The report "Navy Lasers, Railgun, and Gun-Launched Guided Projectile: Background and Issues for Congress" by the Congressional Research Service tells us that

lasers might not work well, or at all, in rain or fog

This is a problem, because Titan is covered by a 600km thick atmosphere, consisting of a dense haze in the upper layers, and over 200km of even thicker orange smog in the lower layers; Also, it's the only other place in the solar system where it can rain.

From the orbit, the entire moon looks like a hazy brown-orange sphere:

enter image description here

(Image made by Cassini space probe, joint NASA/ESA mission)

On the surface, it looks like Silent Hill in sepia:

enter image description here

(Image made by Huygens, joint ESA/NASA mission)

It took decades of orbiting the moon to obtain even a low resolution map of the moon's surface. If your targets are actively hiding, or even just drifting in the strong winds, they might be very difficult to detect.

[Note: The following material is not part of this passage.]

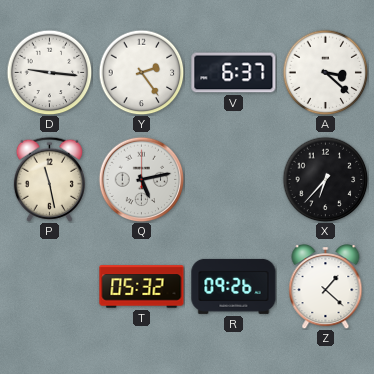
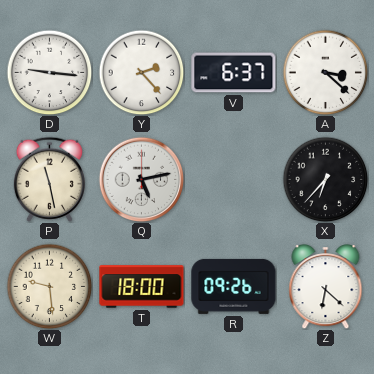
Y: 2:24 -> 2:23
W: none -> 9:29
T: 05:32 -> 18:00
Z: 1:22 -> 6:22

The absorption spectrum shows that the atmosphere happens to absorb the ~3μm light of your IR-laser cannons very well, so that most of the energy will simply dissipate in the air.

Translated into military-babble, it means that Titan's atmosphere provides both

  • concealment (because your adversary is difficult to detect in the thick clouds), and
  • cover from your laser-weapons (because the atmosphere is impenetrable for lasers),

therefore lasers are of limited use in this situation.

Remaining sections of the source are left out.